Veale said that’s how Gower arrived at his long, thoughtful, well-balanced decisions. Veale said those decisions will be one of many things Yukoners remember about the judge, who moved to the Yukon in the early ‘90s. Veale said he developed a preference for criminal law, which meant he oversaw most of the murder trials in the Yukon in the last 10 years.
Gower was born in South Africa and raised in Innisfil, Alta. He attended law school at the University of Saskatchewan, after which he worked as an articling student at Richard, Vertes, Peterson & Schuler in the Northwest Territories, and then as Legal Aid defence, working the territorial court circuits through the NWT.
“He quickly developed a love for the North and I think he also quickly developed a desire to help serve the people of the North,” said John Vertes, a now-retired Supreme Court Justice.
Vertes told the News that Gower showed a real desire to learn as much about the North as possible.
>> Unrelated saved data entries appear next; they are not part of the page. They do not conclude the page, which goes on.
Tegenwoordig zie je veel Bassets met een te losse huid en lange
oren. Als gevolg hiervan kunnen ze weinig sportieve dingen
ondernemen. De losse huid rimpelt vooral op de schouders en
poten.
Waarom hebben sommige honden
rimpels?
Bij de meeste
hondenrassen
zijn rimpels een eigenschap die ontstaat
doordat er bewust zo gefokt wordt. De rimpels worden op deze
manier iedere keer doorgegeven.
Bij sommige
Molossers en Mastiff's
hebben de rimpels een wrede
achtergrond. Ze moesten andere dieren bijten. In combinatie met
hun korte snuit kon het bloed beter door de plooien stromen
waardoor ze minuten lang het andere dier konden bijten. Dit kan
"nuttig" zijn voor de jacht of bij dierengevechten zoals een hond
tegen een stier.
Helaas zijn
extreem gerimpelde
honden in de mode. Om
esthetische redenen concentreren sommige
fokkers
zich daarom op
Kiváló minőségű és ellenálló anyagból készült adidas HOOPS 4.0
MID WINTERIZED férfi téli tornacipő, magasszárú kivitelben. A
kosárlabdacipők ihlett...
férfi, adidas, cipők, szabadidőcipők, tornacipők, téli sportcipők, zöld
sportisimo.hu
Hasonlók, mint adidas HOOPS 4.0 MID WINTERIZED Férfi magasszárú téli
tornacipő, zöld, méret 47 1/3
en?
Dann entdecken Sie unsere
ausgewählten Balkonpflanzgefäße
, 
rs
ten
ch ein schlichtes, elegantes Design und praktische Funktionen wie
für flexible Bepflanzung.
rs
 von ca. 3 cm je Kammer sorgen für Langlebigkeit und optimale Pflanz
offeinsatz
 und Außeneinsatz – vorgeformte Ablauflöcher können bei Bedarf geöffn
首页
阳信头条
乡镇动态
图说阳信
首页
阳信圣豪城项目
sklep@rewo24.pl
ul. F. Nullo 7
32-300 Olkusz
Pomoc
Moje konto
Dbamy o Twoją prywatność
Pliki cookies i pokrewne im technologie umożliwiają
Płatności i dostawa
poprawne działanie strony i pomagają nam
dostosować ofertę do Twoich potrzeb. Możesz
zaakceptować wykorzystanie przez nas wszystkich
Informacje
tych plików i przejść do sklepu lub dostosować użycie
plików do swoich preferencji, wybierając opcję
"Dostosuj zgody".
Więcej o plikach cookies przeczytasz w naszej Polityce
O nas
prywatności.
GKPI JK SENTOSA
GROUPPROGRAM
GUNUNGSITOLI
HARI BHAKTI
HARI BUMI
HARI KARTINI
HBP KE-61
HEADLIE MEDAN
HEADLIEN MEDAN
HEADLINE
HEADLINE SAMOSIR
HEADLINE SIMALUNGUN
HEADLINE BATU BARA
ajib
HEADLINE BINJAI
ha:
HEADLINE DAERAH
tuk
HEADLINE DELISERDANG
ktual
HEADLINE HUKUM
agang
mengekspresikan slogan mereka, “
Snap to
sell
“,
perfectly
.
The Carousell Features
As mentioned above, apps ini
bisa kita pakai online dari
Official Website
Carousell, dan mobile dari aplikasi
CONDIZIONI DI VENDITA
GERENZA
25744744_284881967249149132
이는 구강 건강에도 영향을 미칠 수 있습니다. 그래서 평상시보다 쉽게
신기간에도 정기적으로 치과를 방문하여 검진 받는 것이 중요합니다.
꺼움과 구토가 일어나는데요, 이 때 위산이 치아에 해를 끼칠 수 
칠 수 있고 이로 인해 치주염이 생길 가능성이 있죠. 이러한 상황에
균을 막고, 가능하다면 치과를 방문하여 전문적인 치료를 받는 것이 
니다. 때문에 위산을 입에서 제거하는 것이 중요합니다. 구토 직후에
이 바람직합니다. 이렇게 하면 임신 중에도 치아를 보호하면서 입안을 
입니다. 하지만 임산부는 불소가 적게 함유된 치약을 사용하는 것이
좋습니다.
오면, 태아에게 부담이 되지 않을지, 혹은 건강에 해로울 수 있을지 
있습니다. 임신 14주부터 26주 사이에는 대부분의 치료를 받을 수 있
He brought that desire with him when he moved to Whitehorse in 1991 to work for Preston, Willis, Leitch & Lackowicz.
Over the years Gower worked as an independent lawyer and was a partner with Miller Thomson LLP. He also served as a member of the judicial council for the territorial court of Yukon, and the director for the three northern territories for the Canadian Superior Court Judges Association.
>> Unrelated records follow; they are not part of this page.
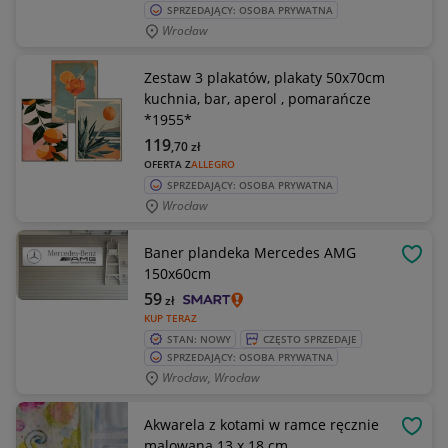
SPRZEDAJĄCY: OSOBA PRYWATNA
Wrocław
Zestaw 3 plakatów, plakaty 50x70cm
kuchnia, bar, aperol , pomarańcze
*1955*
119
,70
zł
OFERTA Z
ALLEGRO
SPRZEDAJĄCY: OSOBA PRYWATNA
Wrocław
Baner plandeka Mercedes AMG
OBSE
150x60cm
59
zł
KUP TERAZ
STAN: NOWY
CZĘSTO SPRZEDAJE
SPRZEDAJĄCY: OSOBA PRYWATNA
Wrocław, Wrocław
Akwarela z kotami w ramce ręcznie
OBSE
malowana 13 x 18 cm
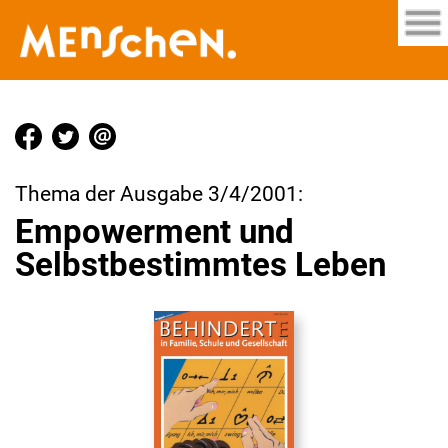
Thema der Ausgabe 3/4/2001:
Empowerment und
Selbstbestimmtes Leben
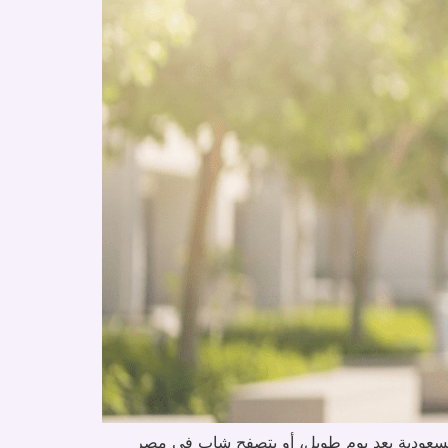
ي السعودية بعد يوم طويل، أو يتصفح شاب في مصر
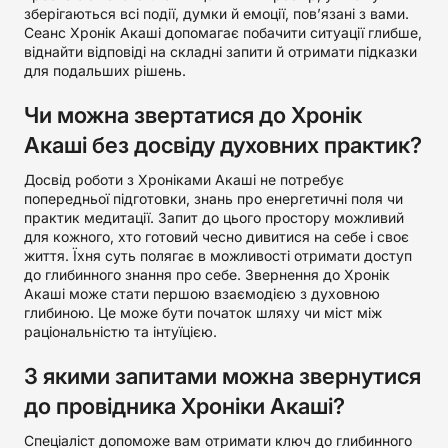
зберігаються всі події, думки й емоції, пов’язані з вами.
Сеанс Хронік Акаші допомагає побачити ситуації глибше,
віднайти відповіді на складні запити й отримати підказки
для подальших рішень.
Чи можна звертатися до Хронік
Акаші без досвіду духовних практик?
Досвід роботи з Хроніками Акаші не потребує
попередньої підготовки, знань про енергетичні поля чи
практик медитації. Запит до цього простору можливий
для кожного, хто готовий чесно дивитися на себе і своє
життя. Їхня суть полягає в можливості отримати доступ
до глибинного знання про себе. Звернення до Хронік
Акаші може стати першою взаємодією з духовною
глибиною. Це може бути початок шляху чи міст між
раціональністю та інтуїцією.
З якими запитами можна звернутися
до провідника Хроніки Акаші?
Спеціаліст допоможе вам отримати ключ до глибинного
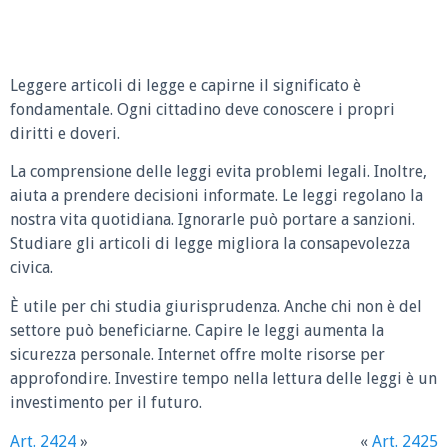
Leggere articoli di legge e capirne il significato è
fondamentale. Ogni cittadino deve conoscere i propri
diritti e doveri.
La comprensione delle leggi evita problemi legali. Inoltre,
aiuta a prendere decisioni informate. Le leggi regolano la
nostra vita quotidiana. Ignorarle può portare a sanzioni.
Studiare gli articoli di legge migliora la consapevolezza
civica.
È utile per chi studia giurisprudenza. Anche chi non è del
settore può beneficiarne. Capire le leggi aumenta la
sicurezza personale. Internet offre molte risorse per
approfondire. Investire tempo nella lettura delle leggi è un
investimento per il futuro.
Art. 2424
»
«
Art. 2425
He was appointed a justice of the Yukon Supreme Court in 2003.
MP Larry Bagnell released a statement calling Gower’s death a shock, describing him as having a sharp legal mind and one that will be missed by the legal community.
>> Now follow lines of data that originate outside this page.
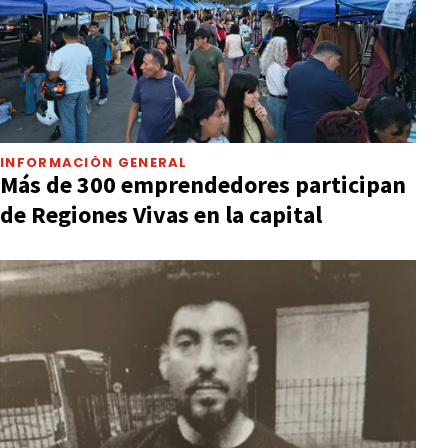
INFORMACIÓN GENERAL
Más de 300 emprendedores participan
de Regiones Vivas en la capital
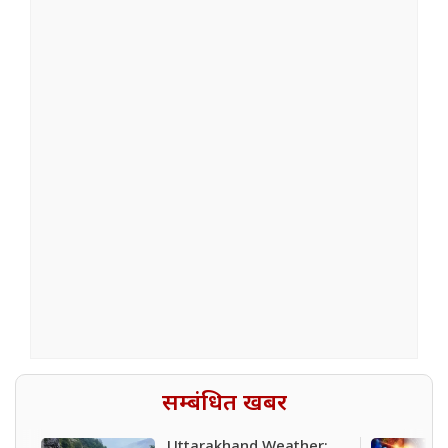
सम्बंधित खबर
Uttarakhand Weather:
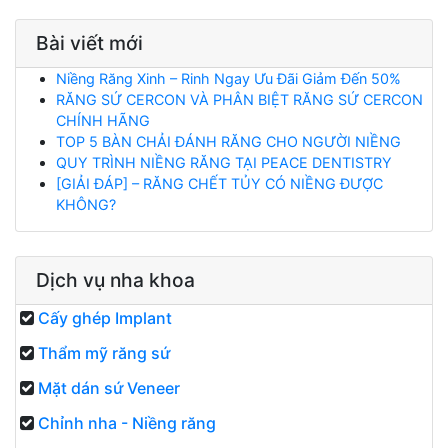
Bài viết mới
Niềng Răng Xinh – Rinh Ngay Ưu Đãi Giảm Đến 50%
RĂNG SỨ CERCON VÀ PHÂN BIỆT RĂNG SỨ CERCON
CHÍNH HÃNG
TOP 5 BÀN CHẢI ĐÁNH RĂNG CHO NGƯỜI NIỀNG
QUY TRÌNH NIỀNG RĂNG TẠI PEACE DENTISTRY
[GIẢI ĐÁP] – RĂNG CHẾT TỦY CÓ NIỀNG ĐƯỢC
KHÔNG?
Dịch vụ nha khoa
Cấy ghép Implant
Thẩm mỹ răng sứ
Mặt dán sứ Veneer
Chỉnh nha - Niềng răng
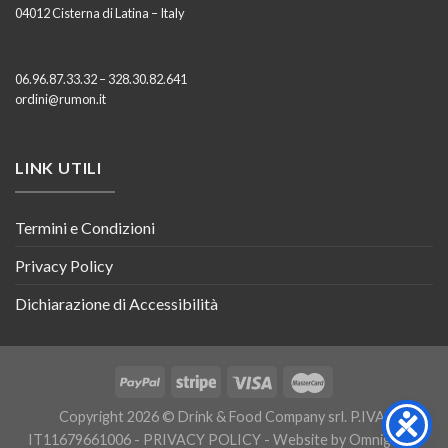
04012 Cisterna di Latina – Italy
06.96.87.33.32 – 328.30.82.641
ordini@rumon.it
LINK UTILI
Termini e Condizioni
Privacy Policy
Dichiarazione di Accessibilità
Copyright 2026 © Drink & Food Company srl. P.IVA:
IT11679661006 -
PRIVACY POLICY
- Website by
Omnigraph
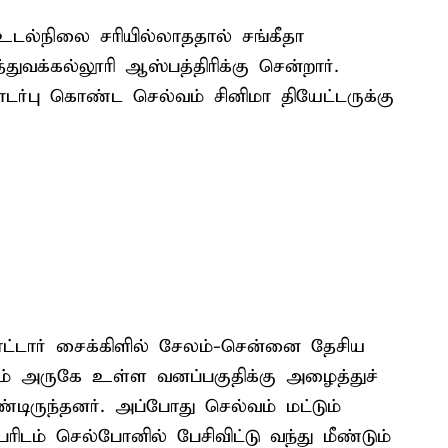
உடல்நிலை சரியில்லாததால் சங்கீதா
்துவக்கல்லூரி ஆஸ்பத்திரிக்கு சென்றார்.
்பு கொண்ட செல்வம் சினிமா தியேட்டருக்கு
ட்டார் சைக்கிளில் சேலம்-சென்னை தேசிய
தம் அருகே உள்ள வனப்பகுதிக்கு அழைத்துச்
்டிருந்தனர். அப்போது செல்வம் மட்டும்
ிடம் செல்போனில் பேசிவிட்டு வந்து மீண்டும்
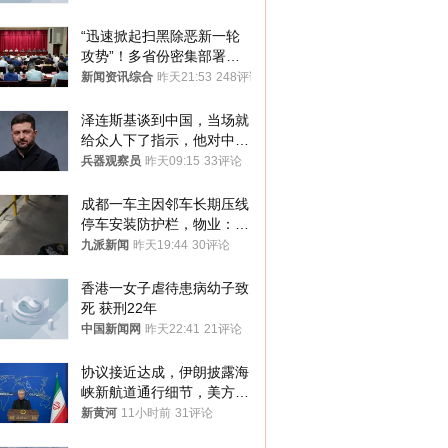
“迅速掀起扫黑除恶新一轮
攻势”！多省份密集部署，
公布举报方式
新闻资讯综合
昨天21:53
248评论
泽连斯基谈到中国，当场就
给众人下了指示，他对中国
和中乌关系，显然又有了新
兵器观察员
昨天09:15
33评论
的想法
成都一车主因邻车长期压线
停车安装防护栏，物业：不
建议装护栏，也会影响自身
九派新闻
昨天19:44
30评论
停车
香港一女子虐待患病幼子致
死 获刑22年
中国新闻网
昨天22:41
21评论
协议接近达成，伊朗披露海
峡新航道通行细节，美方再
提“倒计时”
新黄河
11小时前
31评论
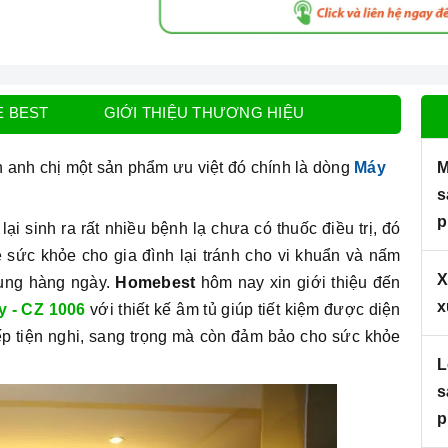
E BEST
GIỚI THIỆU THƯƠNG HIỆU
n anh chị một sản phẩm ưu việt đó chính là dòng
Máy
M
s
p
ại sinh ra rất nhiều bệnh lạ chưa có thuốc điều trị, đó
ệ sức khỏe cho gia đình lại tránh cho vi khuẩn và nấm
X
ụng hàng ngày.
Homebest
hôm nay xin giới thiệu đến
x
y - CZ 1006
với thiết kế âm tủ giúp tiết kiệm được diện
ếp tiện nghi, sang trọng mà còn đảm bảo cho sức khỏe
L
s
p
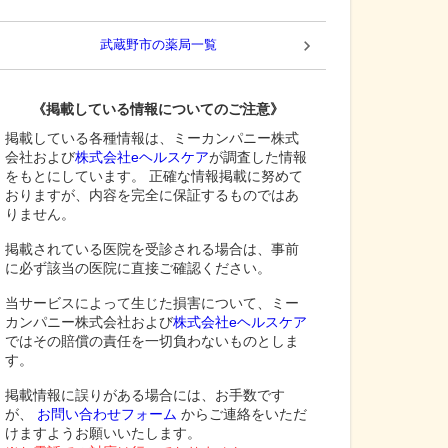
武蔵野市
の薬局一覧
《掲載している情報についてのご注意》
掲載している各種情報は、ミーカンパニー株式
会社および
株式会社eヘルスケア
が調査した情報
をもとにしています。 正確な情報掲載に努めて
おりますが、内容を完全に保証するものではあ
りません。
掲載されている医院を受診される場合は、事前
に必ず該当の医院に直接ご確認ください。
当サービスによって生じた損害について、ミー
カンパニー株式会社および
株式会社eヘルスケア
ではその賠償の責任を一切負わないものとしま
す。
掲載情報に誤りがある場合には、お手数です
が、
お問い合わせフォーム
からご連絡をいただ
けますようお願いいたします。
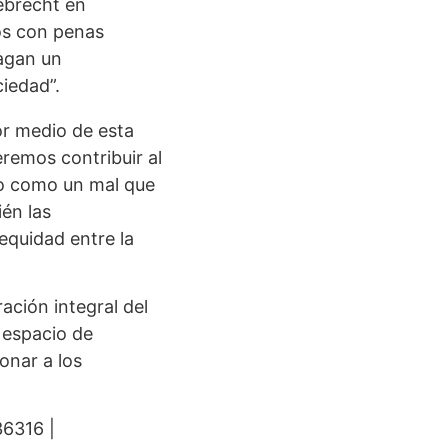
ebrecht en
os con penas
hagan un
ciedad”.
r medio de esta
remos contribuir al
lo como un mal que
ién las
equidad entre la
ración integral del
e espacio de
onar a los
36316 |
Liberal MLA and Minister of Justice Tracy Anne McPhee worked with Gower during her time as president of the Yukon Law Society.
McPhee also released a statement, calling Gower “a dedicated and thoughtful judge who serves the role with integrity.”
“Leigh Gower was the measure of what we in the justice system look to in our judiciary; intelligent, thoughtful, open-minded and yet respectful of precedent. Beyond being a respected lawyer, jurist, actor and family man, he was above all a kind and decent human being and his absence leaves a profound void in both our legal system and in our hearts,” reads the statement.
Veale said one of many things he learned from Gower was the importance of diligence. He said Gower was fearless, and didn’t shy away from difficult decisions, including a ruling that is currently under appeal where the decision sided with the federal government in a case regarding the land claims of the Ross River Dena Council.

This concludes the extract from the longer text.